Il tecnico di Jesi, ieri, ha compiuto un capolavoro. Ha messo a nudo tutte i difetti della sua squadra, regalandole un vestito nuovo, fatto di consapevolezza e umiltà. Ha tacitamente ammesso la superiorità degli undici di Luis Enrique, cambiando assetto, facendo necessità e virtù. Ha cambiato tutto il fronte d’attacco, spostando Giovanni Di Lorenzo a sinistra (al posto dell’uscente Emerson Palmieri), per inserire Toloi a destra.

In mezzo al campo, una volta tanto, Marco Verratti e Nicolò Barella sembravano entrati nella stessa corte di Sisifo, schiavi di una fatica tanto abnorme quanto inutile, e costretti a perdere cappa e spada agli avversari, dominatori e trionfatori in quella porzione di campo. Tutto questo, anche grazie a Gianluigi Donnarumma, decisivo in un paio di occasioni e ai rigori, non è bastato alla Spagna per portarsi a casa la pagnotta: un caso o uno sconcertante vulnus alla legge dello sport.
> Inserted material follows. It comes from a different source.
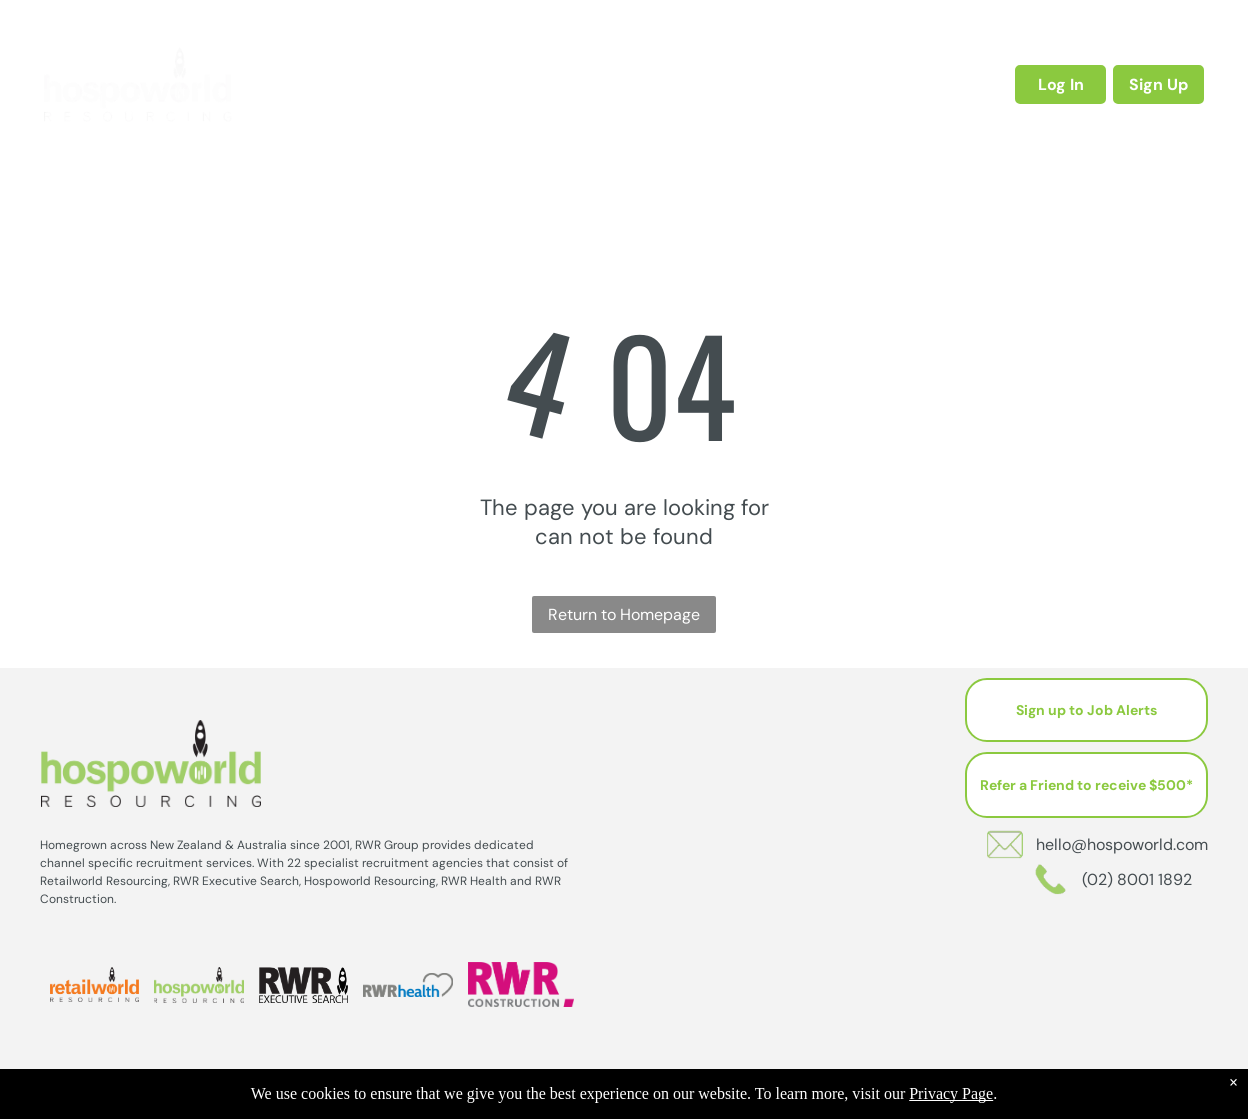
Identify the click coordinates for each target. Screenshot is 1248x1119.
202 (673, 1100)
Ha vinto il più forte o il più bravo? Mettiamola così, di certo martedì non ha trionfato la squadra che meritava (Dani Olmo e Pedri i migliori degli iberici che avrebbero meritato il riconoscimento man of the match), la più forte. ma sicuramente, quella più brava. Quella del genio, della faccia pulita (con qualche macchia d’olio), della compattezza, dell’umiltà. Con un primattore. Mancini, che non ha lasciato niente al caso. Neanche per un solo momento.

La mission era la finale. Per i detrattori l’Italia sarà calpestata dell’Inghilterra, a questo punto vera e unica favorita della competizione. Per la Nazionale di Gareth Southgate c’è da superare lo scoglio Danimarca. Una passeggiata? Dettagli. Intanto, un posto per domenica c’è già.